Dans la doc­trine chré­tienne, le prin­cipe de l’orientation est fondé sur la lumière (donc sur le soleil) comme sym­bole du Christ. Le Christ est la lumière du monde:  » Je suis la lumière du monde, qui me suit ne mar­chera pas les ténèbres […]  » (Jean VIII, 12). On le qua­li­fie aussi de Sol lus­ti­tiae, Soleil de jus­tice (Mala­chie II, 20) ou de Sol salu­tis, soleil du salut.

La lumière marque le début de la créa­tion: « Dieu sépara la lumière et les ténèbres » (Genèse I, 4) Le Christ lui-même est la lumière, venu pour éclai­rer tout homme, comme on peut le lire dans le pro­logue de l’évangile de saint Jean (I, 9). Selon la Genèse II, 8, le para­dis ter­restre se trouve à l’est et selon les légendes antiques, l’Hadès, le royaume des morts, se trouve à l’ouest. Le Moyen Age a d’ailleurs relié le mot occi­dent avec le verbe latin occi­dere qui signi­fie  »tuer ». Aussi, le retour du Christ sur terre, à la fin du temps, est situé dans l’orient : « Comme l’éclair, en effet, part du levant et brille jusqu’au cou­chant ainsi sera-t-il à l’avènement du fils de l’homme (Mat­thieu XMV, 27; voir aussi Luc I, 78).

Depuis l’époque paléo­chré­tienne, les églises se trouvent sur l’axe est-ouest. En Grèce, en Asie mineure et en Afrique du Nord, avec peu d’exceptions, les églises furent orien­tées, avec leur abside tour­née vers l’orient, à par­tir du V° siècle.
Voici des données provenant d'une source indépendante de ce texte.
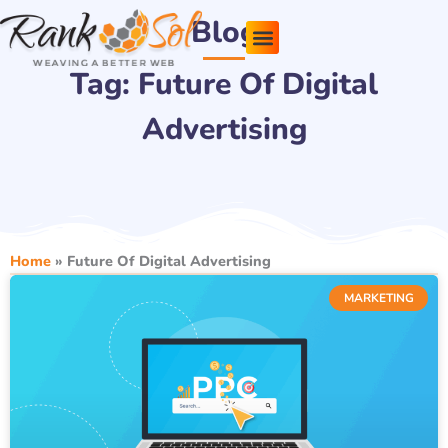
Skip
Blog
to
content
Tag: Future Of Digital
Pricing Plans
About Us
Contact Us
Advertising
Home
»
Future Of Digital Advertising
MARKETING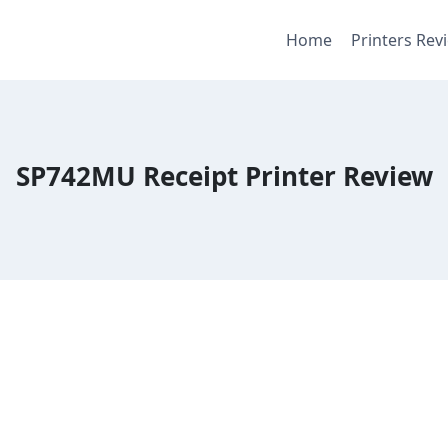
Home
Printers Rev
SP742MU Receipt Printer Review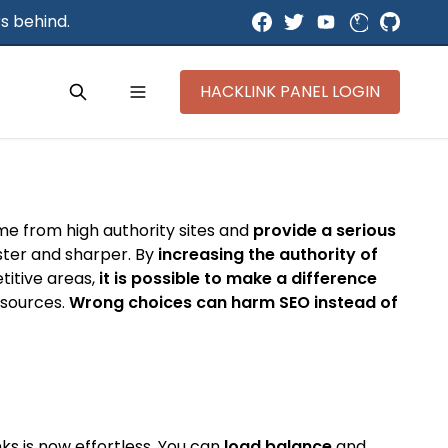
s behind.
HACKLINK PANEL LOGIN
ome from high authority sites and
provide a serious
aster and sharper. By
increasing the authority of
titive areas,
it is possible to make a difference
y sources.
Wrong choices can harm SEO instead of
ks is now effortless. You can
load balance
and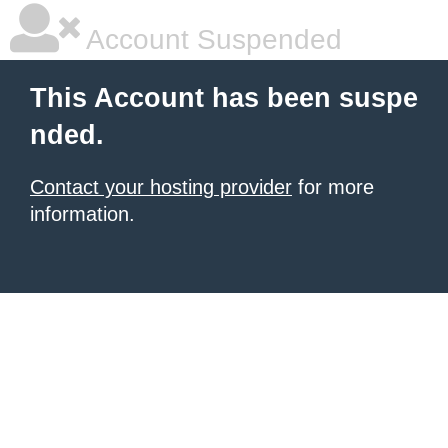
Account Suspended
This Account has been suspe
nded.
Contact your hosting provider
for more
information.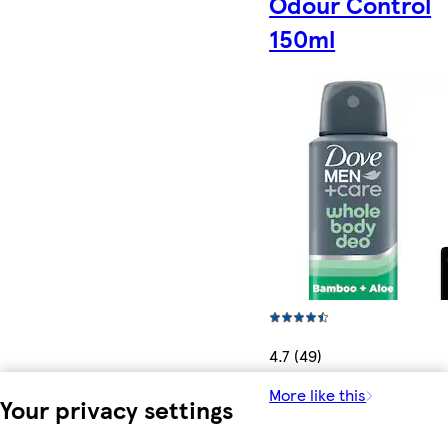
Odour Control
150ml
4.7 (49)
More like this
Your privacy settings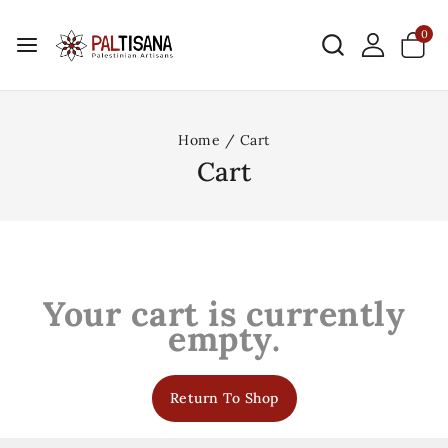
0
Home
/
Cart
Cart
Your cart is currently
empty.
Return To Shop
En Occi­dent, il y avait aussi un bon nombre d’églises dont l’entrée était orien­tée, parmi les­quelles trois des quatre basi­liques majeures (Saint-Sauveur [= Saint-Jean-du-Latran], Saint-Pierre et Sainte-Marie Majeure à Rome). Au cours du Haut Moyen Age, l’orientation du che­vet des églises gagna de plus en plus de ter­rain et aux XIème et XIIème siècles, ce prin­cipe était devenu une règle quasi géné­rale. Des cir­cons­tances par­ti­cu­lières, comme par exemple la situa­tion du ter­rain, ont pro­vo­qué quel­que­fois des exceptions.
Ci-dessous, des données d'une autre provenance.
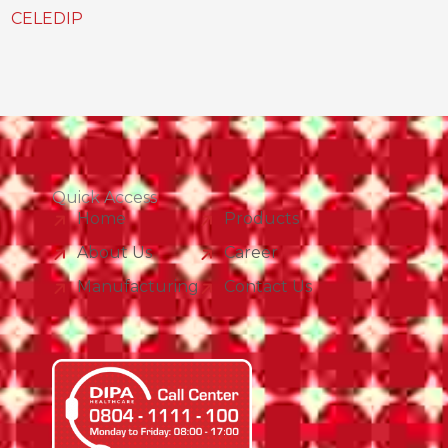
CELEDIP
Quick Access
Home
Products
About Us
Career
Manufacturing
Contact Us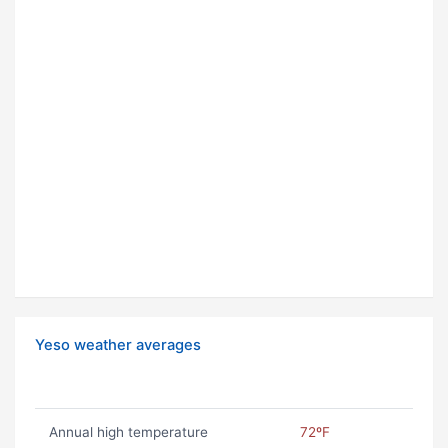
Yeso weather averages
Annual high temperature
72ºF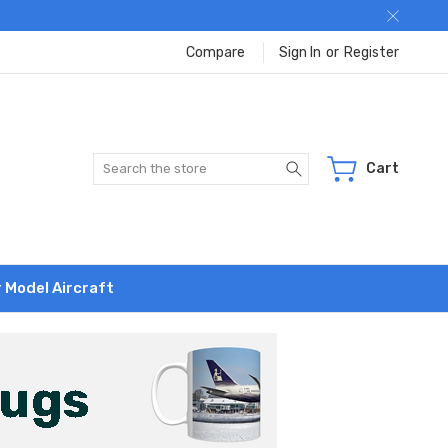
Compare
Sign In
or
Register
Search
Cart
r Model Aircraft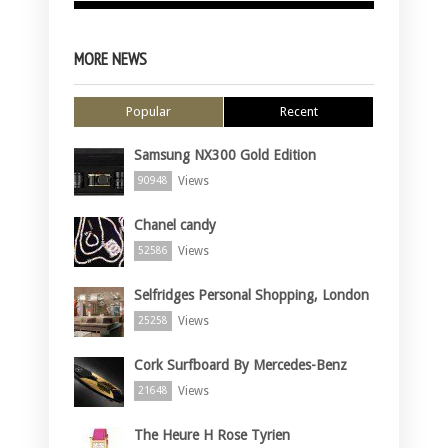
MORE NEWS
Popular
Recent
Samsung NX300 Gold Edition
Views
90948
Chanel candy
Views
52586
Selfridges Personal Shopping, London
Views
25258
Cork Surfboard By Mercedes-Benz
Views
21648
The Heure H Rose Tyrien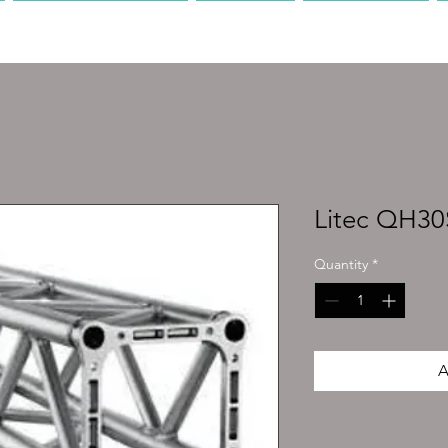
PRODUCTION
AV
MEDIA
Litec QH3
Quantity
*
A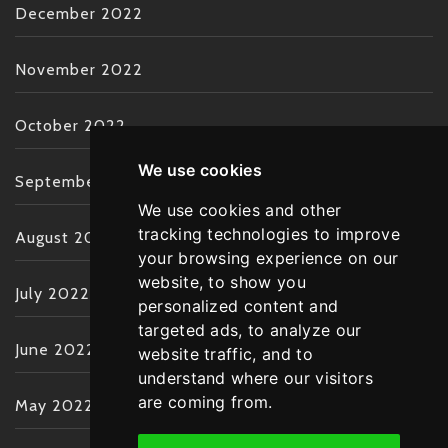
December 2022
November 2022
October 2022
We use cookies
September 2022
We use cookies and other
tracking technologies to improve
August 2022
your browsing experience on our
website, to show you
July 2022
personalized content and
targeted ads, to analyze our
June 2022
website traffic, and to
understand where our visitors
are coming from.
May 2022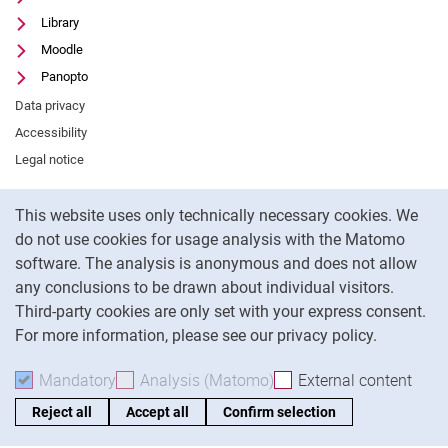
Library
Moodle
Panopto
Data privacy
Accessibility
Legal notice
Cookie Notice
This website uses only technically necessary cookies. We
To
do not use cookies for usage analysis with the Matomo
software. The analysis is anonymous and does not allow
any conclusions to be drawn about individual visitors.
Third-party cookies are only set with your express consent.
For more information, please see our privacy policy.
Mandatory
Accept mandatory cookies
Analysis (Matomo)
Accept analysis cookies
External content
: Acc
Reject all
Accept all
Confirm selection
Le sym­bo­lisme rela­tif à la lumière retrouve aussi son expres­sion dans l’élévation des églises : sou­vent la par­tie orien­tale est la par­tie la plus illu­mi­née de l’édifice. Dans cer­taines églises, la fenêtre axiale du côté orien­tal est plus grande que les fenêtres voi­sines. Dans cer­tains livres, on lit que l’orientation retrouve son sens à cause de la situa­tion de Jéru­sa­lem à, se trou­vant à l’orient. Cette inter­pré­ta­tion le semble très dou­teuse. Je n’ai trouvé aucune men­tion ancienne qui jus­ti­fie cette hypo­thèse. Mais peut-être y a-t-il des per­sonnes qui ont trouvé d’autres expli­ca­tions. N’hésitez pas à les signa­ler ! 

SOURCE/ Jeroen Wes­ter­man
CASAinfo n°58

NOTES :
1. Pour les lati­nistes le latin connaît deux verbes occi­dere qui sont très proches L’un (occi­dere, occidi, occi­sum) signi­fie « détruire, tuer », I’autre (occi­dere, occidi, occa­sum) veut dire « tom­ber« 
  2. Contrai­re­ment à ce qu’on répète sou­vent, nous ne savons rien sur l’état d’origine de la basi­lique de Véze­lay rien ne per­met d’affirmer que le chœur roman était plus clair que la nef. L’église de Véze­lay n’est pas par­fai­te­ment orien­tée non plus Par contre, il est évident que le sym­bo­lisme solaire joue un rôle important.